10 Obscene Phone Calls out of 10

(Authors Note : Please, if you haven't yet seen this film, don't watch the 'remake' that was released a few years ago. Its not just a terrible film, its actually deeply insulting to Bob Clark's vision. By all means watch afterwards, but you'll be doing yourself a huge disservice by watching it first, and I'll take it personally, hide out in your attic, and fuck you up first chance I get. Your warned!)


  1. Such a classic. I always try to listen close to those phone calls cause there so disturbing. Everything in this film worked and can always pop this on and enjoy it. It is a film that you show other people to let them see what great original horror films can be.

  2. Fantastic review! This is one of my classic fav's. You could almost feel it in When a Stranger Calls, but no one executed it the way this film did.The remake wasn't horrid, but like Hills Have Eyes and Texas Chainsaw remakes, it depended on the gore and over the top dramatics instead of the psychological fear. Truly one of the best of genre.

  3. Just realised a section of the review has went missing, where i talked about the cast.anyone else had this problem, as ive had it a few time and had to rewrite.
    I agree about the calls.Used to think teh first was the most disturbing, but i think as they go on he becomes even more deranged, if thats possible :D
    @autumnforest I can enjoy the 'remake' as a film on its own, a cheesy fun little slasher, just wish it didnt have BC's name on it. It turns billy into a yellow eyeball fetishist and whats with the sister???lol Good kills tho.
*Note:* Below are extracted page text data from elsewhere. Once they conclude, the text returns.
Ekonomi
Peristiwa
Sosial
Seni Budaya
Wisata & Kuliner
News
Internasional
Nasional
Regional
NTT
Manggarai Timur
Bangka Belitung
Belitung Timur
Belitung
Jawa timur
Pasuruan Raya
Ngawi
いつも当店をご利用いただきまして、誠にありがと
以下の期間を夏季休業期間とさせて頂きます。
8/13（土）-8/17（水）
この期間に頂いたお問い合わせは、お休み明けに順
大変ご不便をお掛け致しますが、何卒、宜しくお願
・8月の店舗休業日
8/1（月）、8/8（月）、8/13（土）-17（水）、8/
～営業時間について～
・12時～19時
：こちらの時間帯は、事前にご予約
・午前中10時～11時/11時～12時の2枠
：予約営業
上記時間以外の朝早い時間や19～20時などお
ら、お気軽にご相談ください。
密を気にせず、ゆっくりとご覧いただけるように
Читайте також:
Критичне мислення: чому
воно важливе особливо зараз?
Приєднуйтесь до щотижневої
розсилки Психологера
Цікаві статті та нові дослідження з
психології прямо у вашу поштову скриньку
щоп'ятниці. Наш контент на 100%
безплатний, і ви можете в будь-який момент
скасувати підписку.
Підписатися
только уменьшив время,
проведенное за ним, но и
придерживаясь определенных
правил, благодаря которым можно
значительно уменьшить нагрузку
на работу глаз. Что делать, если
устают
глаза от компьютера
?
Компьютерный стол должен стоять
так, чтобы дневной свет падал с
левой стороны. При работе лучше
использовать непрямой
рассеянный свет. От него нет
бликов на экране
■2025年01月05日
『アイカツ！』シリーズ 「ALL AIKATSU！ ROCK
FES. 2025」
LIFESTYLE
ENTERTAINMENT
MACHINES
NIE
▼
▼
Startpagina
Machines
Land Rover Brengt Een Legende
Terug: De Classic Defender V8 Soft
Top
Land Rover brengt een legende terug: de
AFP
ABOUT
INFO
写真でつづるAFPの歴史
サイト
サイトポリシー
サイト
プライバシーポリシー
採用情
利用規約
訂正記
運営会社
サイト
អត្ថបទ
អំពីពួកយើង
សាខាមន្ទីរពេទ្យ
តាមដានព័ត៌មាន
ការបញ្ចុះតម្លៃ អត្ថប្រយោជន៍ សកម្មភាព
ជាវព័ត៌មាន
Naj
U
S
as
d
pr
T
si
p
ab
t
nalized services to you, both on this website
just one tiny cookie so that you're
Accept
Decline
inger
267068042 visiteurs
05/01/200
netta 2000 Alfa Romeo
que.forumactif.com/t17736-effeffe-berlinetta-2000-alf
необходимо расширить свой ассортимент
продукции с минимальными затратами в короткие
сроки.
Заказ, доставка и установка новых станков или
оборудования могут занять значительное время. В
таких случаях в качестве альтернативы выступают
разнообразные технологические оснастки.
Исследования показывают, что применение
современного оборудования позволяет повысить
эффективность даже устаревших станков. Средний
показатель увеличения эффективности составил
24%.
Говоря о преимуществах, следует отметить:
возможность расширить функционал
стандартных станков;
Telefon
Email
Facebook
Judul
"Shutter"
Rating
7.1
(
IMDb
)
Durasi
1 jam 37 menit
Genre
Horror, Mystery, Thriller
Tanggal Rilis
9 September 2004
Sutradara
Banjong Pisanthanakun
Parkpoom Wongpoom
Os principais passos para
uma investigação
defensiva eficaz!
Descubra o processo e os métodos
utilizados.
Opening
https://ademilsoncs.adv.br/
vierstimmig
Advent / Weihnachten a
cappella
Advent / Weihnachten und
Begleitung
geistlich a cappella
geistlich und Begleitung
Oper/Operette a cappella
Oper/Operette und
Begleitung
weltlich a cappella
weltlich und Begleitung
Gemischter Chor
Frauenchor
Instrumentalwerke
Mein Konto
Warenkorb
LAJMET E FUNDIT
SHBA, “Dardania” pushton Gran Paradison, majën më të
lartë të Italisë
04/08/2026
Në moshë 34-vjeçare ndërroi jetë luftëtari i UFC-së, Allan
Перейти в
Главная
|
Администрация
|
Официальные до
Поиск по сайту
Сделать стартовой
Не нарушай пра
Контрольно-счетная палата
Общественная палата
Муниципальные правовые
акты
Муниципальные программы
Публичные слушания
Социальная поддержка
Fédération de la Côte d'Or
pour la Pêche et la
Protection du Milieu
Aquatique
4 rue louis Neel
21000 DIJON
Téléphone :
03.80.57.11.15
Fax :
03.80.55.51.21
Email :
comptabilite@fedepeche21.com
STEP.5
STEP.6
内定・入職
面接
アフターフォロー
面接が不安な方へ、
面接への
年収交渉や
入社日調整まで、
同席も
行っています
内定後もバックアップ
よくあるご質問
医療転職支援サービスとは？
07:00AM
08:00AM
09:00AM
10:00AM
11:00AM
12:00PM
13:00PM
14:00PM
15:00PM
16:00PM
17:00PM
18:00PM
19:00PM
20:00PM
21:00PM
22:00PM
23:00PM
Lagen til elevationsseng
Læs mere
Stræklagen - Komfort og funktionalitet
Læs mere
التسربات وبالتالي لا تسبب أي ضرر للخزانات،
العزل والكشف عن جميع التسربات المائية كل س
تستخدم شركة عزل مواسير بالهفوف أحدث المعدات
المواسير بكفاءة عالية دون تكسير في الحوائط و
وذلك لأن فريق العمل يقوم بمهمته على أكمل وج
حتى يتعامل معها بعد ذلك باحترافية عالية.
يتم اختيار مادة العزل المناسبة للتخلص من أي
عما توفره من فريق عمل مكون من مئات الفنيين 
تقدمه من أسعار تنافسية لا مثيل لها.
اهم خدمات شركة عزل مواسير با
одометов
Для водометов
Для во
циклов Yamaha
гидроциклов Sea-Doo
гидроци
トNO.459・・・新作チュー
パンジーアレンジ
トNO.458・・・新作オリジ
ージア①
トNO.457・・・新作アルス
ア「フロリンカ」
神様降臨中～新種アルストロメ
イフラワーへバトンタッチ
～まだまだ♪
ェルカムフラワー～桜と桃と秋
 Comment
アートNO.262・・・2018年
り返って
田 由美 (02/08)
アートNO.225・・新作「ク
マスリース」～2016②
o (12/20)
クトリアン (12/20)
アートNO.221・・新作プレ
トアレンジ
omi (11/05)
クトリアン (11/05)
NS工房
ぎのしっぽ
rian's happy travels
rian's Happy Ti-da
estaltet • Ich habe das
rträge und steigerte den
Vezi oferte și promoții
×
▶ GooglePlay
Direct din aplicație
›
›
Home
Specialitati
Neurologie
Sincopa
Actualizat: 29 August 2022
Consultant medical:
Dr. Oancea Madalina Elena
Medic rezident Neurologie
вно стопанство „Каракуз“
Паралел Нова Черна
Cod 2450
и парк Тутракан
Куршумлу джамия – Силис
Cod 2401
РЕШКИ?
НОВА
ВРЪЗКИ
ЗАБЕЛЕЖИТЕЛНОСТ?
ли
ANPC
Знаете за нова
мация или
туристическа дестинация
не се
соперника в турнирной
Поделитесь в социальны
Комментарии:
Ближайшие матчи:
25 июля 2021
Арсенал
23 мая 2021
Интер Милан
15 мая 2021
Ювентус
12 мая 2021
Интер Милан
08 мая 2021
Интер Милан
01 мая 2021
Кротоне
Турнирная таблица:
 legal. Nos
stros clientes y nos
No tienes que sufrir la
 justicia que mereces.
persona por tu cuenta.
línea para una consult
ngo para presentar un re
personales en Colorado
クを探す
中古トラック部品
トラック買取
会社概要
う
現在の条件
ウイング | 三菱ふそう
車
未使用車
  4. I'll rewrite the missing section in the morning, for anyone who's confused as to who Olivia Hussey Waldman is ;)

  5. Great review :) The section about the cast is there. I like Olivia Hussey in Romeo and Juliet. Great movie :) SO not horror lol :) Keep up the great work and I look forward to the next review.

  6. Fantastic review for a great movie!

    You can't hide out in my attic. I don't have one.


  7. haha..I'll go with the basement. Im an open minded prowler! ;)
    Gld you enjoyed, Blaze. I managed to fix the errors, hopefully with for good.

  8. @Coral, yeah I was planning to rewrite this morning, but it bugged me, so I had to remedy the problem there and then.

  9. The original is such a classic they people seem to forget about it. I loved the movie and thought it was well made with great deaths. The actresses in it did a awesome job too.

    LOL @ your warning.

  10. @ RQ, thats not a warning, its a PROMISE!!! :D

  11. I've never lost a whole section before but I have noticed that occasionally words get left out when I post a review. I think it's how the Blogger editor buffers things and doesn't save properly. You think you've made the changes but they don't stick. It's really annoying as it means reading through the published post again and editing again.

  12. @ Dr B : Yeah its a pain. Im gonna start backing up reviews before i post em, on hard drive in case it happens again.

  13. I love the film, too. You have to love a movie that forever after made Silent Night sound sinister.

  14. The original slasher, love this movie.